1. Logging is side-effect free to anything other than logging system itself
2. Logging is fail-safe

The first assumption is true when using default file-based log writer, but may fail with other implementations (topic for another post). The second assumption is also true for most cases. Let's analyze a few scenarios in which the second assumption fails.

Consider the following pseudo code:

void MyMethod() {
    var cnt = _service.GetCount(); 
    var sum = _service.GetSum(); 
    _logger.Debug(
        "Factorial: {0}, Avg: {1}, SomethingElse: {2}", 
        _calculator.Factorial(cnt), 
        Sum/cnt); 
} 

As you can see there are few problems with using logger:

1. Counting factorial is a heavy operation and should be done only if debugging is enabled.
2. Avg calculation will fail if cnt is 0, even if debugging is not enabled.
3. Number of expected parameters in format string does not match number of parameters passed to Debug() method and may throw an exception, even if debugging is not enabled (Whether an exception is thrown depends on logger implementation.)
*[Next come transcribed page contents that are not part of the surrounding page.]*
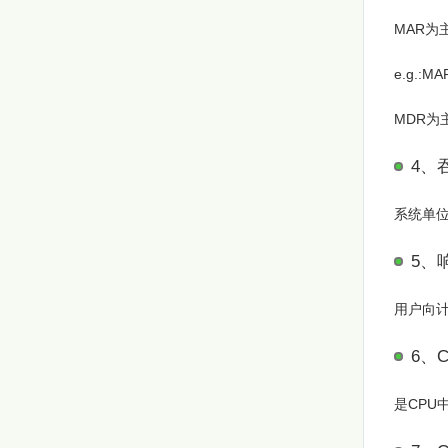
MAR为
e.g.:
MDR为
4、
系统单
5、
用户向
6、
是CPU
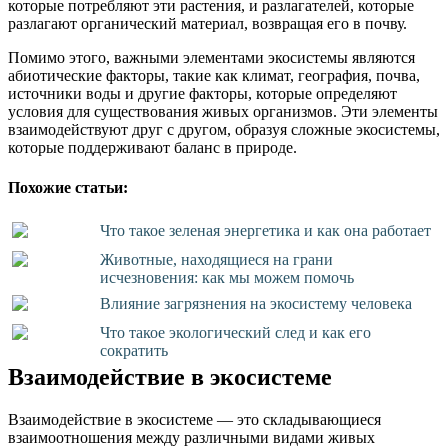
которые потребляют эти растения, и разлагателей, которые
разлагают органический материал, возвращая его в почву.
Помимо этого, важными элементами экосистемы являются
абиотические факторы, такие как климат, география, почва,
источники воды и другие факторы, которые определяют
условия для существования живых организмов. Эти элементы
взаимодействуют друг с другом, образуя сложные экосистемы,
которые поддерживают баланс в природе.
Похожие статьи:
Что такое зеленая энергетика и как она работает
Животные, находящиеся на грани
исчезновения: как мы можем помочь
Влияние загрязнения на экосистему человека
Что такое экологический след и как его
сократить
Взаимодействие в экосистеме
Взаимодействие в экосистеме — это складывающиеся
взаимоотношения между различными видами живых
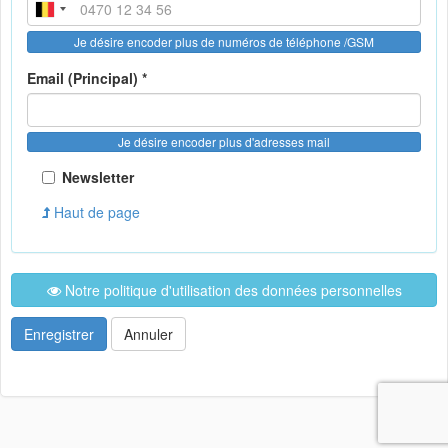
Je désire encoder plus de numéros de téléphone /GSM
Email (Principal) *
Je désire encoder plus d'adresses mail
Newsletter
Haut de page
Notre politique d'utilisation des données personnelles
Enregistrer
Annuler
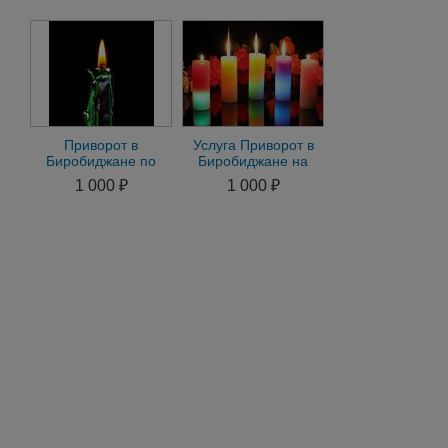
женщину
день обращения
Биробиджан
Приворот в
Услуга Приворот в
Биробиджане по
Биробиджане на
Фото на Мужчину.
Мужчину. Приворот
1 000 ₽
1 000 ₽
Приворот на
на Женщину по Фото
Женщину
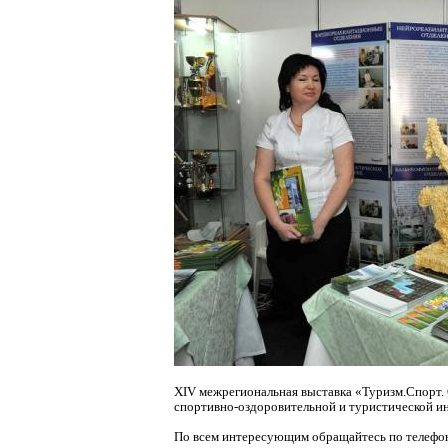
XIV межрегиональная выставка «Туризм.Спорт.
спортивно-оздоровительной и туристической ин
По всем интересующим обращайтесь по телефона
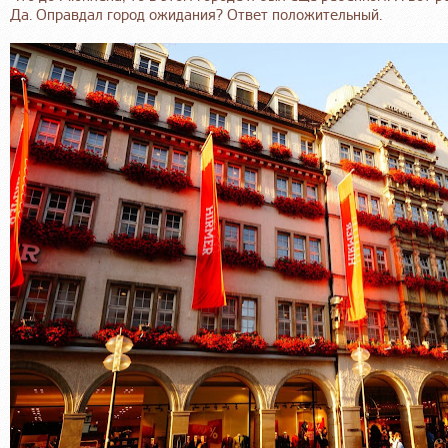
Да. Оправдал город ожидания? Ответ положительный.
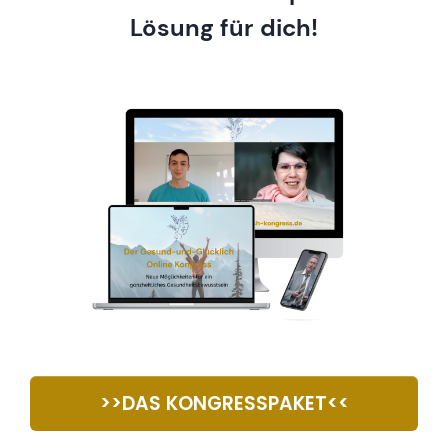
Lösung für dich!
>>DAS KONGRESSPAKET<<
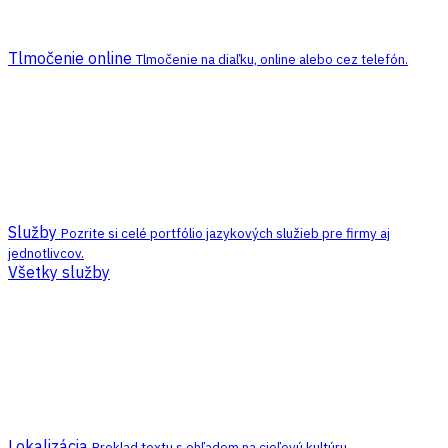
Tlmočenie online
Tlmočenie na diaľku, online alebo cez telefón.
Služby
Pozrite si celé portfólio jazykových služieb pre firmy aj
jednotlivcov.
Všetky služby
Lokalizácia
Preklad textu s ohľadom na cieľovú kultúru.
To solve problem #1, most of logging framework provide helper methods similar to this one:

_logger.IsDebugEnabled() 

You can use it to check logger configuration before calling Debug() method. And you have to do it before each call to Debug() -- not very elegant. To solve the second problem, you have to add validations. The third problem is unsolvable without creating a custom method for each variation of parameters -- unrealistic for most cases.

Catching exception during calls to Debug() will give a workaround for problems #2 and #3. It will make logging fail-safe, but it will not provide clear validation for problem #2 or compile-time check for problem #3.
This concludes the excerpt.